Regia di Julien Duvivier

con Fernandel [Fernand Contandin] (Don Camillo), Gino Cervi (Giuseppe “Peppone” Bottazzi), Edouard Delmont (Dottor Spiletti), Paolo Stoppa (Marchetti), Alexandre Rignault (Francesco Gallini detto Nero), Thomy Bourdelle (Cagnola), Tony Jacquot (Don Pietro), Saro Urzì (Brusco), Charles Vissière (Il vescovo), Leda Gloria (Signora Bottazzi), Arturo Bragaglia (in cantoniere), Marco Tulli (Lo smilzo), Claudy Chapeland (Beppo Bottazzi), Pina Gallini (la perpetua di Montenara).

PAESE: Italia, Francia 1953
GENERE: Commedia
DURATA: 110’

Spedito in un villaggio deserto di montagna per punizione, il parroco da battaglia Don Camillo sente la mancanza dei fedeli lasciati in pianura. E anche Peppone, pur non ammettendolo, è triste senza il suo acerrimo nemico/ amico. Torneranno insieme per salvare la popolazione da una tremenda alluvione…

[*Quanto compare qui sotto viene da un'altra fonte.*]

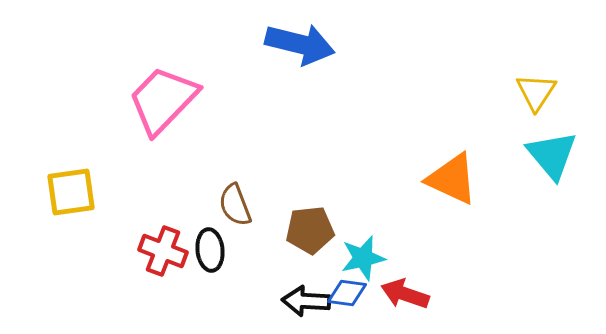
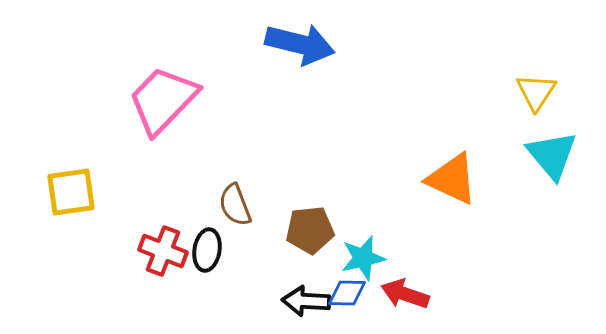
black ellipse: moved 3 px left; rotated 15 degrees clockwise
blue diamond: rotated 6 degrees counterclockwise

Uscito appena un anno dopo il primo, probabilmente per cavalcare l’immenso successo di pubblico, il secondo episodio della saga tratta dai racconti di Giovannino Guareschi conserva la squadra vincente dell’esordio: produce Cineriz (perché Rizzoli aveva i diritti dei racconti), dirige Duvivier – anche sceneggiatore con René Barjavel – e interpretano Fernandel e Cervi, coadiuvati dal medesimo gruppo di caratteristi. La morale del film rimane la stessa – nei piccoli borghi del dopoguerra gli uomini si schieravano su fronti opposti ma condividevano il bene comune – ma questo secondo capitolo segna parecchi punti rispetto al precedente. La narrazione diventa più fluida, meno schematica; le gag, pur presenti in abbondanza, evitano l’accumulo forsennato; gli screzi tra i protagonisti, qui più verbali che fisici, sono più umanamente credibili; le psicologie dei personaggi sono meglio delineate, anche e soprattutto nelle figure minori; infine, vengono introdotti elementi fiabeschi (il “non morire” del dottor Spiletti, l’anima venduta dal Nero, i bambini che si rifiutano di nascere) che innalzano il film da quella piatta scrittura televisiva che contraddistingueva il primo capitolo. Parecchie le scene da antologia – l’incontro di Boxe vinto, fuori campo, dal parroco, la punizione dell’olio di ricino inferta ad un ex fascista che torturò prete e sindaco ai tempi della guerra, l’alluvione finale – e parecchie le risate, senza dimenticare che non manca qualche passo sentimentale (come la visita di Camillo al collegio del piccolo Beppo) che da spessore ad una sceneggiatura pregevole e meno frammentaria di quanto sembrerebbe. Le voci italiane restano le stesse del primo episodio: Carlo Romano è Don Camillo, Emilio Cigoli il narratore e Ruggero Ruggeri il Cristo con cui parla abitualmente il parroco. Rispetto al film del 1952, sono molti di più gli attori francesi rispetto a quelli italiani. Da non perdere.